Joe Miller had just eaten a sandwich in his kitchen when he was suddenly overcome by dizziness. “My head was spinning, my limbs wouldn’t move, and I couldn’t coordinate a sentence,” the 46-year-old recalls about his experience a year and a half ago. For several hours, he sat on the floor of his Bloomington home, immobilized. Eventually, he was able to pull himself to a chair and call his girlfriend. That evening in the emergency room, a doctor told Miller he’d had a stroke.
Miller had suffered an ischemic, or blockage, stroke. Tissue had separated from the wall of one of the two vertebral arteries at the base of his head, a spontaneous “dissection” that caused blood to clot there. Sometimes dissection happens after a minor head or neck injury. Miller may have strained his neck and had a small stroke a week earlier, while helping his brother move; he suffered a shorter dizzy spell then. But he also had chronic risk factors associated with artery dissection—a history of migraines and elevated blood pressure.
“The doctor said more often than not, it’s a genetic time bomb just waiting for the perfect conditions,” Miller says. Having taken a high-stress finance job three years earlier, Miller had stopped running, was eating a lot of Big Macs, and had gained 40 pounds. Luckily for him, the dissection healed itself and his stroke caused no brain damage. “That’s the miracle of the deal,” he says. “They said, ‘Typically with cases like this, we find out what happened to you in the autopsy.’”
Blocked or Bleeding?
At least 80 percent of strokes are ischemic. Often, doctors can administer clot-busting drugs with good success rates—few brain cells destroyed by lack of oxygen, low incidence of impaired functioning—if patients come for treatment within three hours of a stroke. Another option is surgery via catheter with a clot retrieval device called the Merci Retriever. In Miller’s case, where the clot was caused by a tear in his artery, doctors could give him blood-thinning drugs, but had to wait for the tear to heal itself. The artery was permanently damaged, but “the good news is you can live on one,” Miller says.

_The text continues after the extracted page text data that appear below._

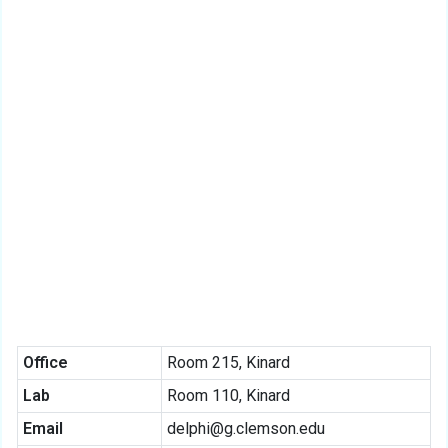
Office
Room 215, Kinard
Lab
Room 110, Kinard
Email
delphi@g.clemson.edu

Less common but often more deadly is hemorrhagic stroke, or bleeding in the brain. “The blood goes into the brain, which is the consistency of loose meatloaf,” says Dr. Bruce Idelkope, a co-director of the stroke program at Fairview Southdale Hospital and a physician at the Minneapolis Clinic of Neurology in Golden Valley (Miller is one of his patients). The bleeding kills brain cells where it occurs and raises pressure inside the skull, which further damages the brain or causes death, Idelkope explains.
A frequent cause of hemorrhagic stroke is a ruptured aneurysm, a weak spot in a blood vessel that has ballooned out and finally burst. Even absent an aneurysm, blood vessels can be weak and rupture. When that happens, doctors drain blood from the brain in surgery and sometimes “clip” an aneurysm shut to prevent another rupture. But clipping requires opening up the skull and spreading open brain tissue to get to the problem. A less-invasive surgical procedure is becoming more common. In “endovascular coiling,” doctors fill the aneurysm with highly pliable platinum coils that are threaded up into the brain through the femoral artery and an incision in the groin.